Myanmar’s military junta has been getting weaker for months, but that has spelt more problems for the country’s people in the short term, United Nations rights envoy Tom Andrews said on Monday (Jan 29).
Since October, the junta has lost over 4,000 soldiers who have either surrendered or defected, and the military has also been losing ground in territory, he noted.
“They’ve lost military outposts and weapons, including significant artillery, so they’re losing ground. The problem (is) as they do so, they have been responding by attacking villages,” he said, adding that they have very sophisticated powerful weapons of war to do so with.
While the weakening of the junta is good news in the long term, the junta’s response of turning on the people of Myanmar is a “very significant problem”, he said.
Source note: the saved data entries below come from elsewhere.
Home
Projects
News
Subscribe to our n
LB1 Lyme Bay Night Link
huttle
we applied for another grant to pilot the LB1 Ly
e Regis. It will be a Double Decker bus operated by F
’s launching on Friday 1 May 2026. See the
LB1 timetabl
“It’s a disaster on top of a disaster,” the UN special rapporteur on human rights in Myanmar told CNA’s Asia First.
Since the coup nearly three years ago, 2.3 million people have been displaced and 18.6 million people are in dire need of humanitarian aid, said Mr Andrews, who is also a Robina senior human rights fellow at Yale University Law School.
Last year, over 10,000 Myanmar children died due to what the UN describes as acute and severe malnutrition.
“Myanmar kids are literally starving to death. More than half the country has fallen into poverty. This country of Myanmar is suffering incredibly ever since the coup occurred nearly three years ago,” said Mr Andrews.